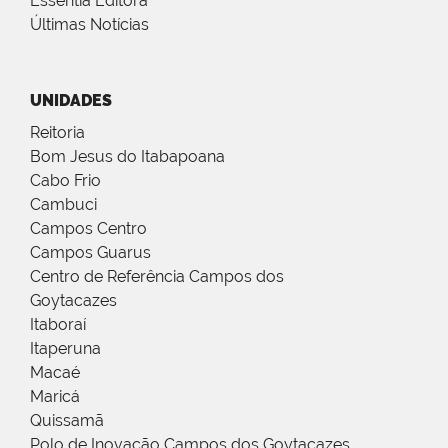
Essentia Editora
Últimas Notícias
UNIDADES
Reitoria
Bom Jesus do Itabapoana
Cabo Frio
Cambuci
Campos Centro
Campos Guarus
Centro de Referência Campos dos
Goytacazes
Itaboraí
Itaperuna
Macaé
Maricá
Quissamã
Polo de Inovação Campos dos Goytacazes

_PROBLEM:_ Would you retype each line above exactly and skip every image?

_SOLUTION TO THIS PROBLEM:_
Essentia Editora
Últimas Notícias
UNIDADES
Reitoria
Bom Jesus do Itabapoana
Cabo Frio
Cambuci
Campos Centro
Campos Guarus
Centro de Referência Campos dos
Goytacazes
Itaboraí
Itaperuna
Macaé
Maricá
Quissamã
Polo de Inovação Campos dos Goytacazes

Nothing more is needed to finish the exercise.